▶ _INSTRUCTIONS FOR THE TASK_:
Return all lines from the listing below in which the string "Porto" occurs.

▶ _MATERIAL FOR THIS EXERCISE_:
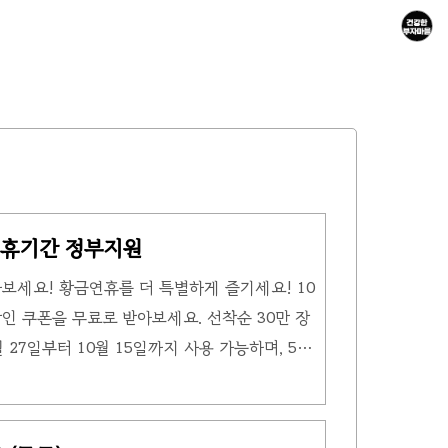
 연휴기간 정부지원
보세요! 황금연휴를 더 특별하게 즐기세요! 10
할인 쿠폰을 무료로 받아보세요. 선착순 30만 장
월 27일부터 10월 15일까지 사용 가능하며, 5만
원 할인 혜택이 제공됩니다. 숙박 쿠폰 60만장 이
'으로 풍성한 휴가를 더 저렴하게 즐길 수 있습니
성화를 목표로 숙박 쿠폰혜택을 국민들에게 드리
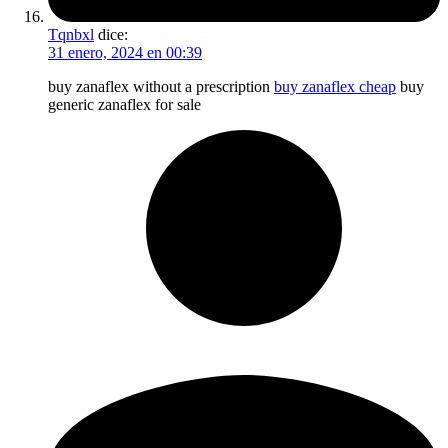
Tqnbxl
dice:
31 enero, 2024 en 00:39
buy zanaflex without a prescription
buy zanaflex cheap
buy
generic zanaflex for sale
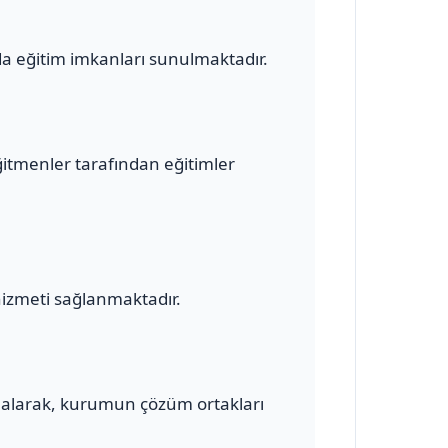
a eğitim imkanları sunulmaktadır.
ğitmenler tarafından eğitimler
hizmeti sağlanmaktadır.
alarak, kurumun çözüm ortakları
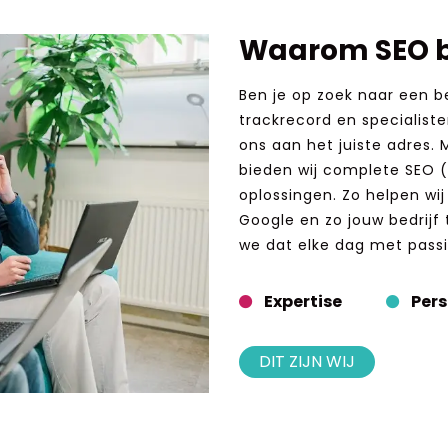
Waarom SEO b
Ben je op zoek naar een 
trackrecord en specialist
ons aan het juiste adres.
bieden wij complete SEO 
oplossingen. Zo helpen wi
Google en zo jouw bedrijf 
we dat elke dag met passie
Expertise
Pers
DIT ZIJN WIJ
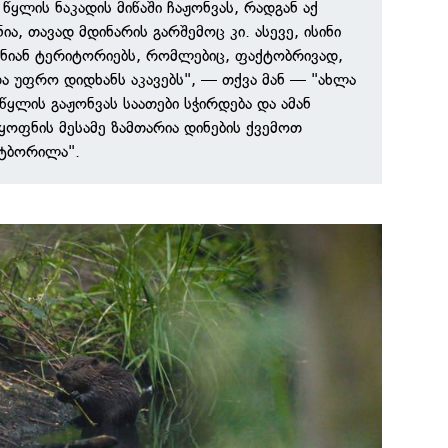
 წყლის ნაკადის მიწაში ჩაჟონვას, რადგან აქ
ია, თავად მდინარის გარშემოც კი. ასევე, ისინი
ნიან ტერიტორიებს, რომლებიც, ფაქტობრივად,
და უფრო დიდხანს აკავებს", — თქვა მან — "ახლა
ყლის გაჟონვას საათები სჭირდება და ამან
 ყოფნის მესამე ზამთარია დინების ქვემოთ
ტბორილა".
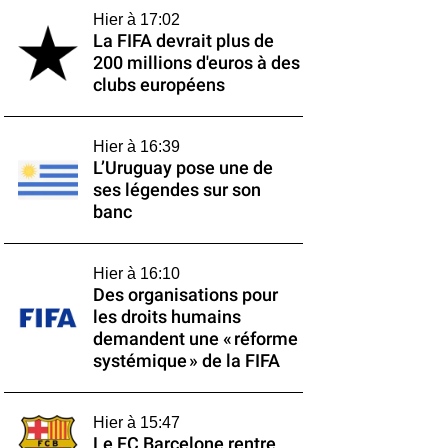
Hier à 17:02
La FIFA devrait plus de
200 millions d'euros à des
clubs européens
Hier à 16:39
L’Uruguay pose une de
ses légendes sur son
banc
Hier à 16:10
Des organisations pour
les droits humains
demandent une « réforme
systémique » de la FIFA
Hier à 15:47
Le FC Barcelone rentre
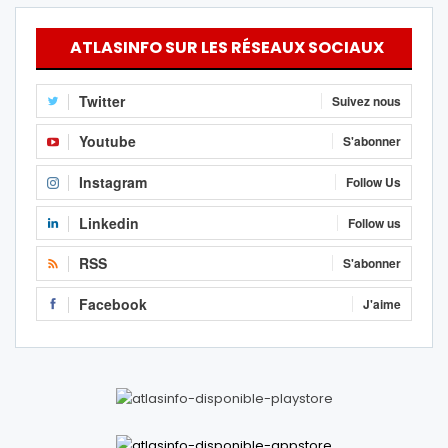
ATLASINFO SUR LES RÉSEAUX SOCIAUX
Twitter
Suivez nous
Youtube
S'abonner
Instagram
Follow Us
Linkedin
Follow us
RSS
S'abonner
Facebook
J'aime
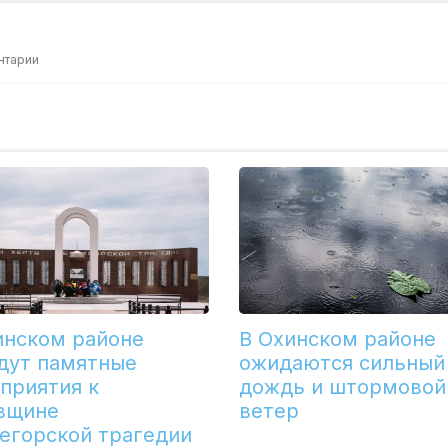
нтарии
инском районе
В Охинском районе
дут памятные
ожидаются сильный
приятия к
дождь и штормовой
вщине
ветер
егорской трагедии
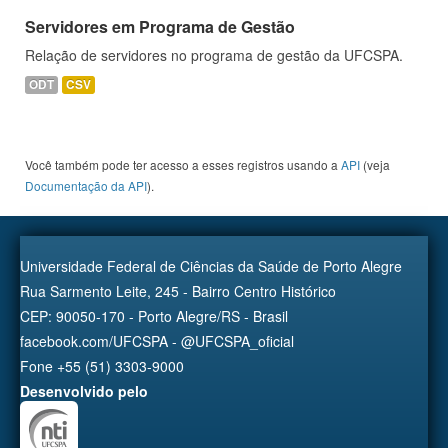
Servidores em Programa de Gestão
Relação de servidores no programa de gestão da UFCSPA.
ODT
CSV
Você também pode ter acesso a esses registros usando a
API
(veja
Documentação da API
).
Universidade Federal de Ciências da Saúde de Porto Alegre
Rua Sarmento Leite, 245 - Bairro Centro Histórico
CEP: 90050-170 - Porto Alegre/RS - Brasil
facebook.com/UFCSPA - @UFCSPA_oficial
Fone +55 (51) 3303-9000
Desenvolvido pelo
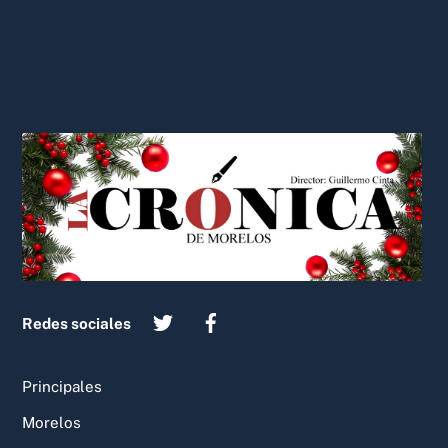
Back
To
Top
Redes sociales
Principales
Morelos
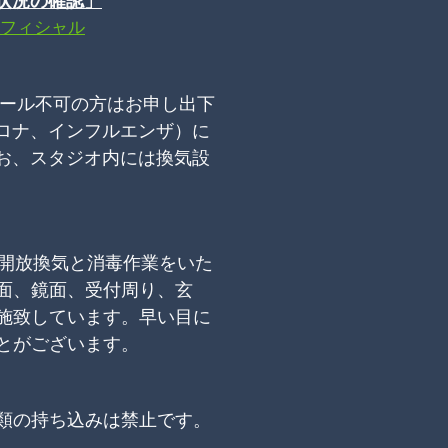
状況の確認」
フィシャル
コール不可の方はお申し出下
ロナ、インフルエンザ）に
お、
スタジオ内には換気設
に開放換気と消毒作業をいた
面、鏡面、受付周り、玄
施致
しています
。早い目に
とがございます。
類の持ち込
みは
禁止
です。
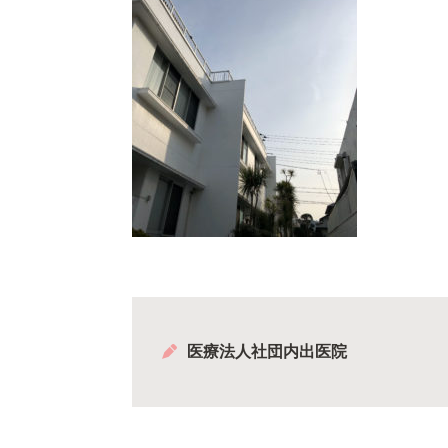
医療法人社団内出医院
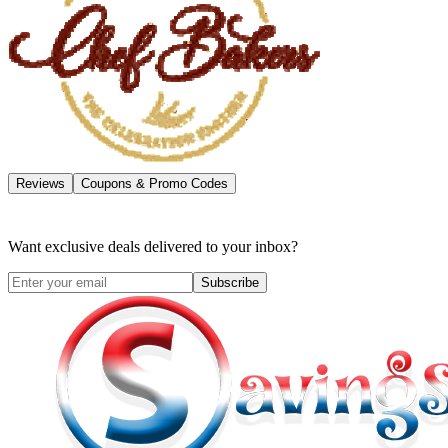
Reviews
Coupons & Promo Codes
Want exclusive deals delivered to your inbox?
Subscribe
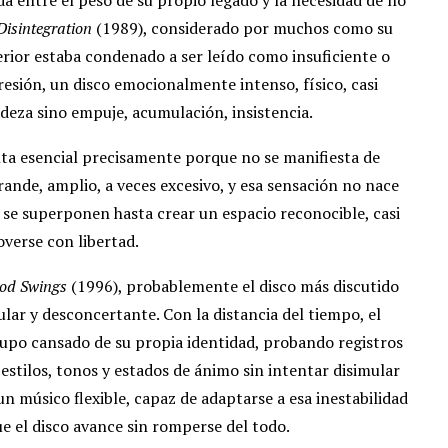
Disintegration
(1989), considerado por muchos como su
erior estaba condenado a ser leído como insuficiente o
resión, un disco emocionalmente intenso, físico, casi
adeza sino empuje, acumulación, insistencia.
ta esencial precisamente porque no se manifiesta de
ande, amplio, a veces excesivo, y esa sensación no nace
 se superponen hasta crear un espacio reconocible, casi
overse con libertad.
od Swings
(1996), probablemente el disco más discutido
lar y desconcertante. Con la distancia del tiempo, el
rupo cansado de su propia identidad, probando registros
 estilos, tonos y estados de ánimo sin intentar disimular
n músico flexible, capaz de adaptarse a esa inestabilidad
ue el disco avance sin romperse del todo.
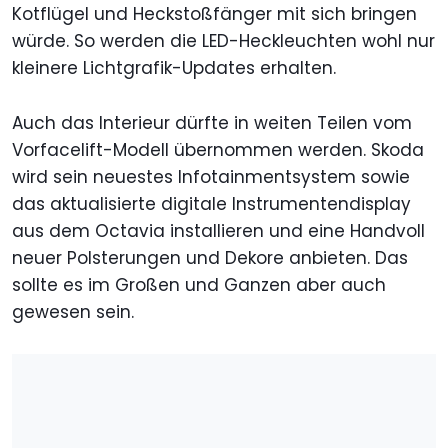
Kotflügel und Heckstoßfänger mit sich bringen
würde. So werden die LED-Heckleuchten wohl nur
kleinere Lichtgrafik-Updates erhalten.
Auch das Interieur dürfte in weiten Teilen vom
Vorfacelift-Modell übernommen werden. Skoda
wird sein neuestes Infotainmentsystem sowie
das aktualisierte digitale Instrumentendisplay
aus dem Octavia installieren und eine Handvoll
neuer Polsterungen und Dekore anbieten. Das
sollte es im Großen und Ganzen aber auch
gewesen sein.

▶ _WRITTEN RESPONSE_:
Universidade Federal de Ciências da Saúde de Porto Alegre
CEP: 90050-170 - Porto Alegre/RS - Brasil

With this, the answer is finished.